◆ TASK REQUIREMENTS: Using the entries below, transcribe exactly the line containing "Describe the element at coordinates (198, 342)" and each line that follows it to the end.
========
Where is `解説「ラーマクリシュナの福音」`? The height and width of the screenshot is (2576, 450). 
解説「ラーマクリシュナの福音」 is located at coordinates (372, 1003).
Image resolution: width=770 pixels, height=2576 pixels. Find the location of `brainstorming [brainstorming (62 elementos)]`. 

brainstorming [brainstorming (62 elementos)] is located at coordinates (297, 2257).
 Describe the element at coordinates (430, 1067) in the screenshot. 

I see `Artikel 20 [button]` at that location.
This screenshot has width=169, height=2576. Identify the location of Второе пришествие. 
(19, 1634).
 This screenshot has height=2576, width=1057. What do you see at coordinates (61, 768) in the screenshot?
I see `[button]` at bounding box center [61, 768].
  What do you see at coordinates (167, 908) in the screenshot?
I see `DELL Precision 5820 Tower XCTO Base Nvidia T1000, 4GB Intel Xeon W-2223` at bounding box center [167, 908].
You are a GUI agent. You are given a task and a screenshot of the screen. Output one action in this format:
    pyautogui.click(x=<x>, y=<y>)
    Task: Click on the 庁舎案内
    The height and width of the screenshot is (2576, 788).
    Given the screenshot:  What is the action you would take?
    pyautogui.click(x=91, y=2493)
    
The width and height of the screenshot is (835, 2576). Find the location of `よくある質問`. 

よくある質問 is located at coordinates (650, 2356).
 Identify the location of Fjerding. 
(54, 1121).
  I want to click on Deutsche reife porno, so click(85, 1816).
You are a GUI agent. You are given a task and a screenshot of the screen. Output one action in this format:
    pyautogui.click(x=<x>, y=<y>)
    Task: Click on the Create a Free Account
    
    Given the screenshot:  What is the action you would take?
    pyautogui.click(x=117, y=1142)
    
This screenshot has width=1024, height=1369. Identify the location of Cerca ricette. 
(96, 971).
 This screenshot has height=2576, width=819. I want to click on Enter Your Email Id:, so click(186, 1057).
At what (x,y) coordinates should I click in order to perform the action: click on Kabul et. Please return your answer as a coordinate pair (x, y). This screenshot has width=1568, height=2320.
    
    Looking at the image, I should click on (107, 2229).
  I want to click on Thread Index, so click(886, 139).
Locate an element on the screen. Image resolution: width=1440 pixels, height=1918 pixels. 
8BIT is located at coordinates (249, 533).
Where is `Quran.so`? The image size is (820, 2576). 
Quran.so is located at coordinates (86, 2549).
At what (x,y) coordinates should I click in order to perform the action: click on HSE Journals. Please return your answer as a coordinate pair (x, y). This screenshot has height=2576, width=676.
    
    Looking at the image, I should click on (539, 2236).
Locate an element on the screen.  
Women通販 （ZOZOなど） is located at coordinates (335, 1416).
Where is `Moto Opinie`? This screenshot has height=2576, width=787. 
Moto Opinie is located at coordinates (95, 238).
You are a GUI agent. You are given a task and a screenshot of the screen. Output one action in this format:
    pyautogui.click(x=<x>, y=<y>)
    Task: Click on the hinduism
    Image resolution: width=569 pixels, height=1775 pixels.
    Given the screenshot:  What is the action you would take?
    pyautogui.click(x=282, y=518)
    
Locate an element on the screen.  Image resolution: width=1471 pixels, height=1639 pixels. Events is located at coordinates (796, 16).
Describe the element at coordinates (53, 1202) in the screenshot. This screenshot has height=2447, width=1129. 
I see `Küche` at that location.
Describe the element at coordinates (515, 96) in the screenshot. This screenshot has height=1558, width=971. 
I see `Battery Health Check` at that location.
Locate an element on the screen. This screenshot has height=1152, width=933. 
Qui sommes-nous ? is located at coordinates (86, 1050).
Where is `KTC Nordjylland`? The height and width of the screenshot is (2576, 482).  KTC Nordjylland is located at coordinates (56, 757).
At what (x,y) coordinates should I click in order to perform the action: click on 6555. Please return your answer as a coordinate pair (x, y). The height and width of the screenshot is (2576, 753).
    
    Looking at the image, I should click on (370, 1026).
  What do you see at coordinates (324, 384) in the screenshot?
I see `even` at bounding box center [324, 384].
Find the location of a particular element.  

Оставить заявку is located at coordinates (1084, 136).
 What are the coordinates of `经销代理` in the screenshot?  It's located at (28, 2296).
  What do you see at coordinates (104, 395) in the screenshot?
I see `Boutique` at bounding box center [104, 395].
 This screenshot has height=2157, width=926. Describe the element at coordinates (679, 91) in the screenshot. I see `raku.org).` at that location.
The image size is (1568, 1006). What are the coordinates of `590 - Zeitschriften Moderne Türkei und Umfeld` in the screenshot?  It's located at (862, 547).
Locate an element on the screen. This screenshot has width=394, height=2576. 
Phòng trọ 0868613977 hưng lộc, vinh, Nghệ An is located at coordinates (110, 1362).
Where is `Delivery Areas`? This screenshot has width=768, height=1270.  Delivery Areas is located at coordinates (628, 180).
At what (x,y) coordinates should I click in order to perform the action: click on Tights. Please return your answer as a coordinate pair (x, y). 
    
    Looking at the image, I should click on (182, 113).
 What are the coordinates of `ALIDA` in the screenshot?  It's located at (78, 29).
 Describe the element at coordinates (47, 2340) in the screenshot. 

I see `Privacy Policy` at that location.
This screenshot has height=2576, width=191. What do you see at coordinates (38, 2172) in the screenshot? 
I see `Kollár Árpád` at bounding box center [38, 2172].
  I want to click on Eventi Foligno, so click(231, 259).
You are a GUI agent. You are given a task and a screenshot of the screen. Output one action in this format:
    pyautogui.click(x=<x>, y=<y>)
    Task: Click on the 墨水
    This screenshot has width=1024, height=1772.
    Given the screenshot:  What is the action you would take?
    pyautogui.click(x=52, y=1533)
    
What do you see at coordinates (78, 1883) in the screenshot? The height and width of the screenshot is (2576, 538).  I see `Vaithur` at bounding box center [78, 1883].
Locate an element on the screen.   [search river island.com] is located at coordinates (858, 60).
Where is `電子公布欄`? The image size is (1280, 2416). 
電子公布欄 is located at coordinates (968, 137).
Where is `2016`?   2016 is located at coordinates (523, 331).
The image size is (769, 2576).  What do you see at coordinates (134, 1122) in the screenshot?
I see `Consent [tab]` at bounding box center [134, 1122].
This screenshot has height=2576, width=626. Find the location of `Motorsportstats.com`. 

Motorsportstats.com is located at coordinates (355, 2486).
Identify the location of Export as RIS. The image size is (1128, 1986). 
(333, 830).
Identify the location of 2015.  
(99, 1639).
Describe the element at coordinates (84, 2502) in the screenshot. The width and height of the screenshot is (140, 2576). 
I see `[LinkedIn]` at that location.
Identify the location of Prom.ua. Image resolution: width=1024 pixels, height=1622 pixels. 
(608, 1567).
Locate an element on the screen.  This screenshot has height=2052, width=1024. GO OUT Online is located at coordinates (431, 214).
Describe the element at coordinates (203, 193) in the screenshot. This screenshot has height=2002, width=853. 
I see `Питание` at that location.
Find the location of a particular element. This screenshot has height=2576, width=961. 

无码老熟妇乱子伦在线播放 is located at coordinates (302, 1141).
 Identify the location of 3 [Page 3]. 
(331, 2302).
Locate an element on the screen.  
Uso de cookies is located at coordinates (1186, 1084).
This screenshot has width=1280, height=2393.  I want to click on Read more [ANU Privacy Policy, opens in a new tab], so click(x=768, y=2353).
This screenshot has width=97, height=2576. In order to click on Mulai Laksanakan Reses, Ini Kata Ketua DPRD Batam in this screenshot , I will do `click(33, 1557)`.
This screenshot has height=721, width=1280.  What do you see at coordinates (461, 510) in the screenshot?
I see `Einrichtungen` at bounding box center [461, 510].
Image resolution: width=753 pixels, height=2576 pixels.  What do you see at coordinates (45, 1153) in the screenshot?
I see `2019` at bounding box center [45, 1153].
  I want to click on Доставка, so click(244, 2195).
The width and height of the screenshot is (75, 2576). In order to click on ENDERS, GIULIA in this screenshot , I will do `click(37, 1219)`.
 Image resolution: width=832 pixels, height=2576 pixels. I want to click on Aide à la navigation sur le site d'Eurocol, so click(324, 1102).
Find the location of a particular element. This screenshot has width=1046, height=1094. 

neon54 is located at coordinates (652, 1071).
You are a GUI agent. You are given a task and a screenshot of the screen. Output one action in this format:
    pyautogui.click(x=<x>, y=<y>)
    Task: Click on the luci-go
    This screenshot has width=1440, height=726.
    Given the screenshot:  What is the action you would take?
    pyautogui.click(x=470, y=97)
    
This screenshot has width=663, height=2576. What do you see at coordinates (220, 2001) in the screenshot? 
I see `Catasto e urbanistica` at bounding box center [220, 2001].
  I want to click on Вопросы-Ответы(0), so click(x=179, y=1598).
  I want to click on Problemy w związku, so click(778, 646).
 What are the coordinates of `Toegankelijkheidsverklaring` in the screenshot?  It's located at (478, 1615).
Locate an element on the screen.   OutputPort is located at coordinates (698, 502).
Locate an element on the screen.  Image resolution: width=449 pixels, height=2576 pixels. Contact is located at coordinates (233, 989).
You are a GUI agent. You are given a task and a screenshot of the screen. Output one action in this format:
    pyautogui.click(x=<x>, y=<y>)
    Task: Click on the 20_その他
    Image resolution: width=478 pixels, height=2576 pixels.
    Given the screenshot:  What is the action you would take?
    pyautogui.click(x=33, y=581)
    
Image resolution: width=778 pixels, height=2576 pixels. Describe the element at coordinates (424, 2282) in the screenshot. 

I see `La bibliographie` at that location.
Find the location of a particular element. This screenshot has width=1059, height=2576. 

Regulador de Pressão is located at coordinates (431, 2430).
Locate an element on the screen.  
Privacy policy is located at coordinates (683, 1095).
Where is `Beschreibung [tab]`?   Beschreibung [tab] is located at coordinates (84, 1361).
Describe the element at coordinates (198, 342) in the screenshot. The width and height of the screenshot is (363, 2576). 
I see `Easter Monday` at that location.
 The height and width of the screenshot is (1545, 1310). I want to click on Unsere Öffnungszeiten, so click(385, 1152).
========
◆ EXPECTED OUTPUT:
Describe the element at coordinates (198, 342) in the screenshot. The width and height of the screenshot is (363, 2576). 
I see `Easter Monday` at that location.
 The height and width of the screenshot is (1545, 1310). I want to click on Unsere Öffnungszeiten, so click(385, 1152).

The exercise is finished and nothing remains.